Oregon is unique in that the state uses a vote-by-mail system and Five Cedars make remote accessible vote by mail ballots for state residents with disabilities. Senator Wyden has been a vocal proponent of extending an Oregon-style vote by mail system nationwide, calling for legislation around vote by mail in 2016 and again with the Vote by Mail Act in 2017. Vote by mail systems are understood to both increase voter turnout significantly and to eliminate risks associated with decentralized polling stations, though at this time broad bipartisan support for such a bill looks unlikely due to a partisan divide over issues like voter suppression and largely unsubstantiated claims around voter fraud.

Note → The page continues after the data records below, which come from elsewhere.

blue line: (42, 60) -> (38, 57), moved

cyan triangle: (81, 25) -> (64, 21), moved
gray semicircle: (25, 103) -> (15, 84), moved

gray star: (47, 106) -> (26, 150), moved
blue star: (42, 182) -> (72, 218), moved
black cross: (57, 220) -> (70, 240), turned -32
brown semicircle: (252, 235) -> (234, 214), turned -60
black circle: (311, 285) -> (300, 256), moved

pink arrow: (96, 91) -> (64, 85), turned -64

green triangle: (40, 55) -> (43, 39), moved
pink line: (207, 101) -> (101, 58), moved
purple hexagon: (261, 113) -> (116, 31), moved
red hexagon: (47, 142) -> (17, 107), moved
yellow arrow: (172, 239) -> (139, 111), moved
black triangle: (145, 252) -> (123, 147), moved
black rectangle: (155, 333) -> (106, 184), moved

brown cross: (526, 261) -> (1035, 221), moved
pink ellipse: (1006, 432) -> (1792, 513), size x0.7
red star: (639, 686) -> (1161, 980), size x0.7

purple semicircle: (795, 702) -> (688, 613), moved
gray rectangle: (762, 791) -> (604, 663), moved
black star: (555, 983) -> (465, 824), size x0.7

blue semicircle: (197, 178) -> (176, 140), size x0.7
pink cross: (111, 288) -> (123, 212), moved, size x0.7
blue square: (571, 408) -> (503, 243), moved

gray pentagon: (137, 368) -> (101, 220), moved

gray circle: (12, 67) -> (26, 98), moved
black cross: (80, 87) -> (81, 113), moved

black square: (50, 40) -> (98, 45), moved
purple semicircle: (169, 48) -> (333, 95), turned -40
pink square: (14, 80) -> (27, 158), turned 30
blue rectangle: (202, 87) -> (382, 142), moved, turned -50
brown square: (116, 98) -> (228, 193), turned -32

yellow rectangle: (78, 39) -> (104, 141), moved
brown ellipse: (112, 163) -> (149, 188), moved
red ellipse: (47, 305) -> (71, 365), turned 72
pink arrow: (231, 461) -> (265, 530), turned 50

Sen. Wyden’s original questions appear below:
1. Does your company employ a Chief Information Security Officer? If yes, to whom do they directly report? If not, why not?
2. How many employees work solely on corporate or product information security?
3. In the last five years, how many times has your company utilized an outside cybersecurity firm to audit the security of your products and conduct penetration tests of your corporate information technology infrastructure?
4. Has your company addressed all of the issues discovered by these cybersecurity experts and implemented all of their recommendations? If not, why not?
5. Do you have a process in place to receive and respond to unsolicited vulnerability reports from cybersecurity researchers and other third parties? How many times in the past five years has your company received such reports?
6. Are you aware of any data breaches or other cybersecurity incidents in which an attacker gained unauthorized access to your internal systems, corporate data or customer data? If your company has suffered one or more data breaches or other cybersecurity incidents, have you reported these incidents to federal, state and local authorities? If not, why not?
7. Has your company implemented the best practices described in the National Institute of Standards and Technology (NIST) 2015 Voluntary Voting Systems Guidelines 1.1? If not, why not?
8. Has your firm implemented the best practices described in the NIST Cybersecurity Framework 1.0? If not, why not?